What happens when artificial intelligence analyzes human thinking about AI and copyright?
While tech giants and startups alike are advancing the development of AI models, the legal landscape remains full of uncertainty when it comes to current and future rules regarding AI and copyright. Earlier this week, U.S. Representative Adam Schiff introduced new legislation that would require AI companies to disclose AI training content, including text, images, music, and video. Meanwhile, more writers, musicians and people in other creative professions are also speaking out. Last week, 200 musicians, including Billie Eilish, Jason Isbell, Nicki Minaj and Bon Jovi, signed an open letter calling on companies to protect artists from the “predatory use of AI.”

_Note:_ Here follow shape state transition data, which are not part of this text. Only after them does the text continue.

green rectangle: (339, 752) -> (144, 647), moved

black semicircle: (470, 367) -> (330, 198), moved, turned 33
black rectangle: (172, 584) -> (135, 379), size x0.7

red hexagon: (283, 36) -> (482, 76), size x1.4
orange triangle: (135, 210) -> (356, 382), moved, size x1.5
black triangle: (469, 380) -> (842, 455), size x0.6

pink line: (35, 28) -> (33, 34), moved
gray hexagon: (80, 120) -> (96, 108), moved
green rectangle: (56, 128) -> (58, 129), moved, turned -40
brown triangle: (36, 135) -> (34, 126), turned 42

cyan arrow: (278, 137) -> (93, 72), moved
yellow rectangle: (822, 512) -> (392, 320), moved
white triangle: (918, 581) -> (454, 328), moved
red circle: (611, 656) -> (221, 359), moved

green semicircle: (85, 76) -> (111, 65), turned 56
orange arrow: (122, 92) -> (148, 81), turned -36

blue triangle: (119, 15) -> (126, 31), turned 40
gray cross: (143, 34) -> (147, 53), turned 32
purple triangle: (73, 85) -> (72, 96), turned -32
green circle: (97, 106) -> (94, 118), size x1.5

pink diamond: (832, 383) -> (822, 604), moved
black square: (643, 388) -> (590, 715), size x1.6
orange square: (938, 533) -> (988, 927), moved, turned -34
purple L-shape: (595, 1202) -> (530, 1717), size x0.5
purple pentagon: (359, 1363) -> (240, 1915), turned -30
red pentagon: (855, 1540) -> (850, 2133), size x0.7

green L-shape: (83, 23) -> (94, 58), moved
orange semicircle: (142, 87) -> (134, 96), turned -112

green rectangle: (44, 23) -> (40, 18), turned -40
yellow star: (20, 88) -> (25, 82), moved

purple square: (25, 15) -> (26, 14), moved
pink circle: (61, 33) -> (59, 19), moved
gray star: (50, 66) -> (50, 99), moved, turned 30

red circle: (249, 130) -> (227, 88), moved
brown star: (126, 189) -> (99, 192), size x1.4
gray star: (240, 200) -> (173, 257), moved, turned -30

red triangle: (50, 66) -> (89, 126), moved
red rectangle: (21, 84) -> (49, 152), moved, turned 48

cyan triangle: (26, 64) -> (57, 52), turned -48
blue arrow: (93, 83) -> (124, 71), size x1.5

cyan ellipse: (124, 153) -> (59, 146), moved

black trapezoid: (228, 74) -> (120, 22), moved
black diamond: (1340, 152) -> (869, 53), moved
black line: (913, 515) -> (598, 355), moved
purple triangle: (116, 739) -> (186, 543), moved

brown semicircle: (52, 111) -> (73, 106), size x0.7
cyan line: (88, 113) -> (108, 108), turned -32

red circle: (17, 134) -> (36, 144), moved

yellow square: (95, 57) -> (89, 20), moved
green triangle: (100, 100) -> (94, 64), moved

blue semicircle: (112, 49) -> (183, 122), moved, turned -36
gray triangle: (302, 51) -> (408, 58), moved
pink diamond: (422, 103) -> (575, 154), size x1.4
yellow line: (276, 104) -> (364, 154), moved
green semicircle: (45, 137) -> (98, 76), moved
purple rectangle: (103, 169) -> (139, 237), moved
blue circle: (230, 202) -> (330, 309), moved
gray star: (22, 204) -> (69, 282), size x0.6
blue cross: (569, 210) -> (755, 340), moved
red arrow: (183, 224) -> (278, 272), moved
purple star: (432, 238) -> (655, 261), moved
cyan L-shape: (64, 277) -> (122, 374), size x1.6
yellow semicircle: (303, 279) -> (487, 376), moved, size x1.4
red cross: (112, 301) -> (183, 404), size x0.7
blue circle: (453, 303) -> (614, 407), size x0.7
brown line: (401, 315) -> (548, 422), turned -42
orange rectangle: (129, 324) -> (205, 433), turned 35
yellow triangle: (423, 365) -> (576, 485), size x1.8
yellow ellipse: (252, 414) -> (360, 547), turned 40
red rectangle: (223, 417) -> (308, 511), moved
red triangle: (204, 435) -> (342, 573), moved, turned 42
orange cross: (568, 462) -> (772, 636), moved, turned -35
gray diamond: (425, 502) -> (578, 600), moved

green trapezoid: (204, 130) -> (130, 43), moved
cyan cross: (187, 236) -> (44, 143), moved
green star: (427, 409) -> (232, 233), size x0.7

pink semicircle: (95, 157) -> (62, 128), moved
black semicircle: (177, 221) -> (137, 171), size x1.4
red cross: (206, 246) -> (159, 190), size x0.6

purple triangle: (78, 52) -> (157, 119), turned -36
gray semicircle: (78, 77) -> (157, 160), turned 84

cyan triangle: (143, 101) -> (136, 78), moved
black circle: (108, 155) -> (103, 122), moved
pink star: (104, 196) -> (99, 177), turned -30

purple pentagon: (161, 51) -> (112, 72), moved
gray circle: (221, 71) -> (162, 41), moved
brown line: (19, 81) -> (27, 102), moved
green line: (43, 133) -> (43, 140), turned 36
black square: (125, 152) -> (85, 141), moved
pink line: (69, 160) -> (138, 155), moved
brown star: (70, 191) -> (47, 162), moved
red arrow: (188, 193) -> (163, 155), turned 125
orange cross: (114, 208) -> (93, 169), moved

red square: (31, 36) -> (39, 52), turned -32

The U.S. Patent and Trademark Office is also considering new rules related to AI and copyright, including issuing guidance in February and again this week. It is considering whether works using AI can be copyright protected, and whether AI systems should be trained using content that is already protected. As part of the rulemaking process, the USPTO submitted approximately 10,000 comments from a variety of stakeholders, including businesses, AI experts, artists, and organizations, expressing a wide range of views on AI and intellectual property.
The huge pile of comments led to broader questions. What does an AI model recognize by analyzing an entire collection of human comments about copyright?The themes within the commentary paint a picture of what different stakeholders want from her USPTO. Will it help?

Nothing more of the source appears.